*What is being asked:*
Without its pictures, the listing below is to be transcribed exactly.

*Record extracts:*

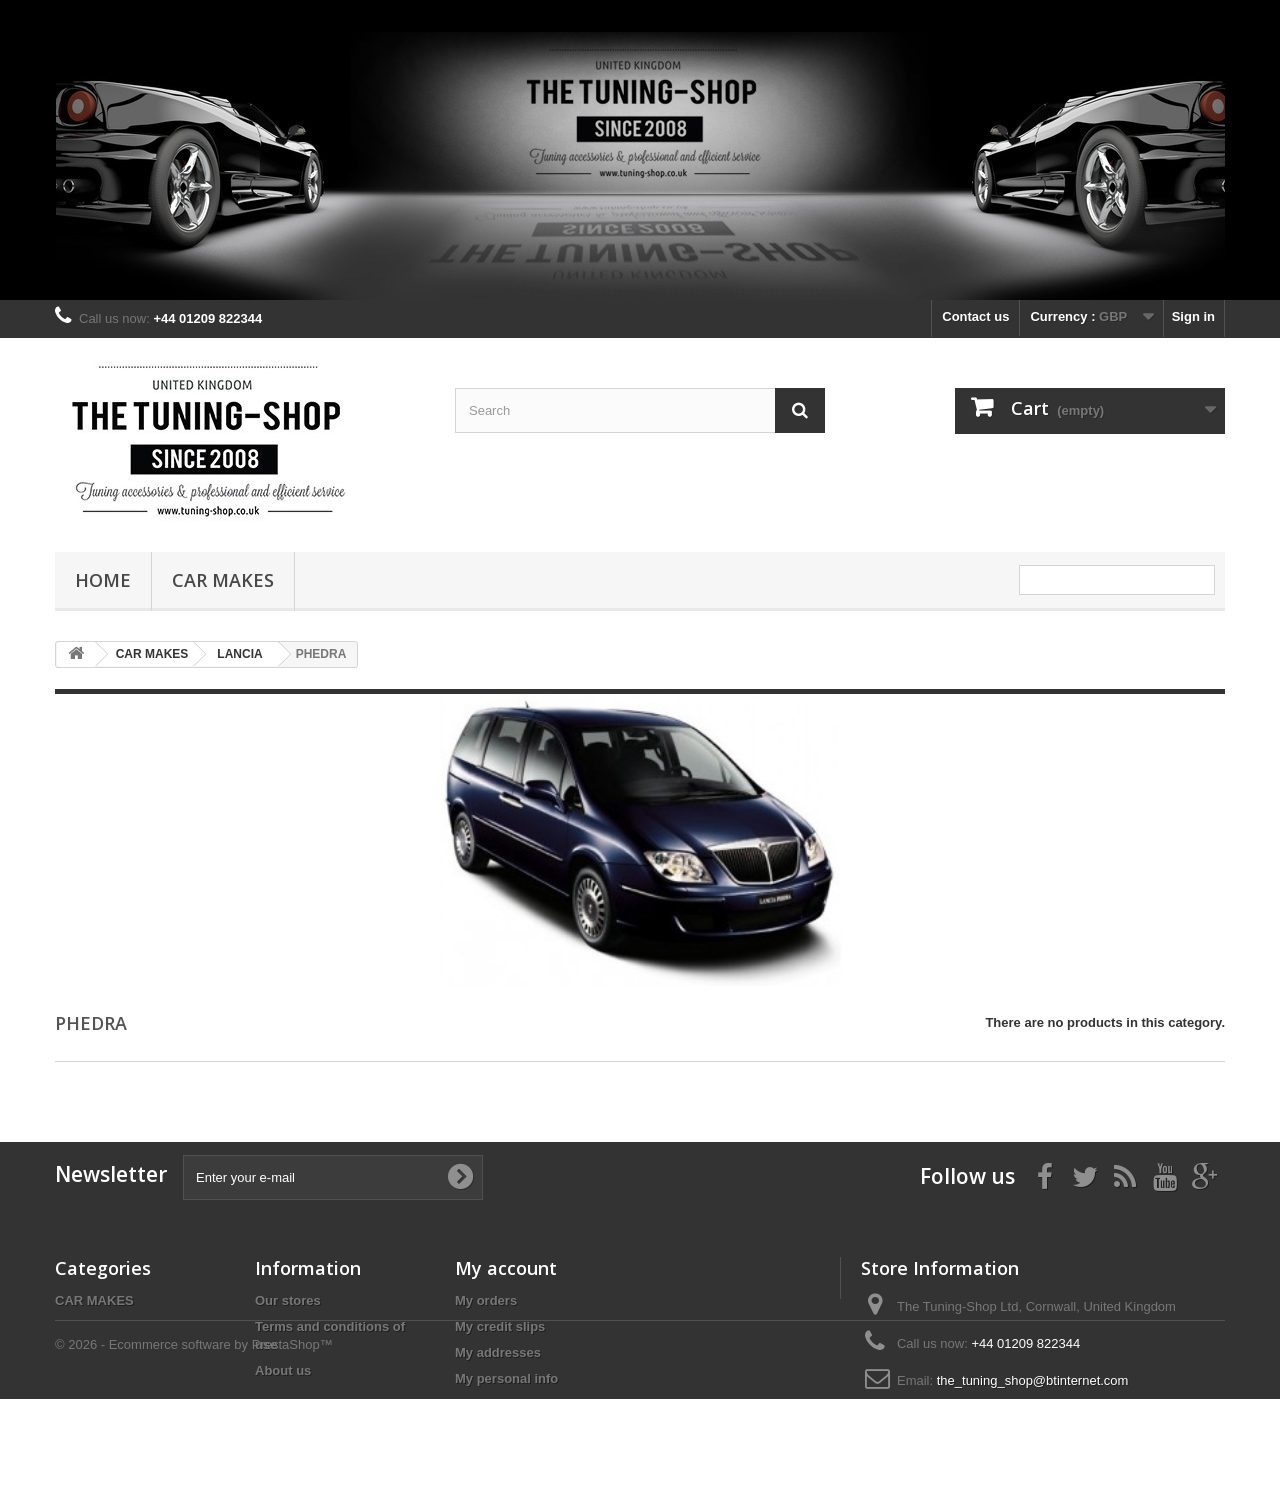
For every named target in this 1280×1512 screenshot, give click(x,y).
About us (283, 1370)
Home (103, 580)
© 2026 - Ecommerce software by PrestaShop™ (194, 1457)
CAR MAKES (223, 580)
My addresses (498, 1352)
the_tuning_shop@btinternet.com (1033, 1380)
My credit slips (500, 1326)
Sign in (1193, 316)
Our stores (288, 1300)
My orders (486, 1300)
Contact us (975, 316)
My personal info (506, 1378)
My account (506, 1268)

*Task result:*
For every named target in this 1280×1512 screenshot, give click(x,y).
About us (283, 1370)
Home (103, 580)
© 2026 - Ecommerce software by PrestaShop™ (194, 1457)
CAR MAKES (223, 580)
My addresses (498, 1352)
the_tuning_shop@btinternet.com (1033, 1380)
My credit slips (500, 1326)
Sign in (1193, 316)
Our stores (288, 1300)
My orders (486, 1300)
Contact us (975, 316)
My personal info (506, 1378)
My account (506, 1268)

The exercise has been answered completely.